Check out this post....

http://www.outbackers.com/forums/index.php?showtopic=21077&hl=king+bed


----------



## Mike J (May 31, 2015)

Thanks. This gives me some ideas!


----------



## Oregon_Camper (Sep 13, 2004)

Mike J said:


> Thanks. This gives me some ideas!


Happy to help. If you do this mod...please post some picture of your build process, so someone else might gain from your efforts.


----------



## Leedek (Nov 28, 2010)

Ahhhh... the advantages of being height challenged seem to out weight the ability to reach the top shelf. :whistling:

The DW and I have always slept with our heads up at the rear of the trailer and our feet toward the front. It would seem odd to sleep crosswise.


----------



## Mike J (May 31, 2015)

I am thinking seriously about doing this mod. Where did you get the legs?

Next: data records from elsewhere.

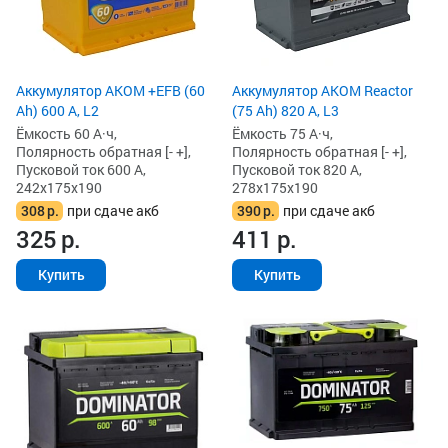
Аккумулятор AKOM +EFB (60
Аккумулятор AKOM Reactor
Ah) 600 А, L2
(75 Ah) 820 А, L3
Ёмкость 60 А·ч,
Ёмкость 75 А·ч,
Полярность обратная [- +],
Полярность обратная [- +],
Пусковой ток 600 А,
Пусковой ток 820 А,
242x175x190
278x175x190
308
р.
при сдаче акб
390
р.
при сдаче акб
325
р.
411
р.
Купить
Купить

How steady is it for climbing in?



Oregon_Camper said:


> Check out this post....
> 
> http://www.outbackers.com/forums/index.php?showtopic=21077&hl=king+bed


----------



## Oregon_Camper (Sep 13, 2004)

Mike J said:


> I am thinking seriously about doing this mod. Where did you get the legs?
> 
> How steady is it for climbing in?


You'll have to PM the original poster. I only provided you the link to the post.


----------



## Mike J (May 31, 2015)

I made a short term mod using a piece of 1/2 inch plywood that I just slid back and forth when needed, but now that i am back I made a more permanent mod using a design based on the one above.

The materials list: (all from Home depot Canada)

1 12 inch x 72 inch piece of pine shelving

a 2 pack hook and eye set (Everbilt 2 1/2 inch SKU 773207)

3 4 inch utility hinges (Everbilt SKU 773716)

This was surprisingly easy to build. Install the hinges, install the hooks and presto. I still need to file down the tips of the screws that went through the pine shelf and get the foam (72x13x8.5 inches). I am also going to make a more permanent support that will rest on the step. The bracket that is in use now is temporary.

Photos are in the outback Mods gallery.










The ledge in the down position










The ledge in the up position










Utility hinge detail










The latch system


----------



## Oregon_Camper (Sep 13, 2004)

Looks great....


----------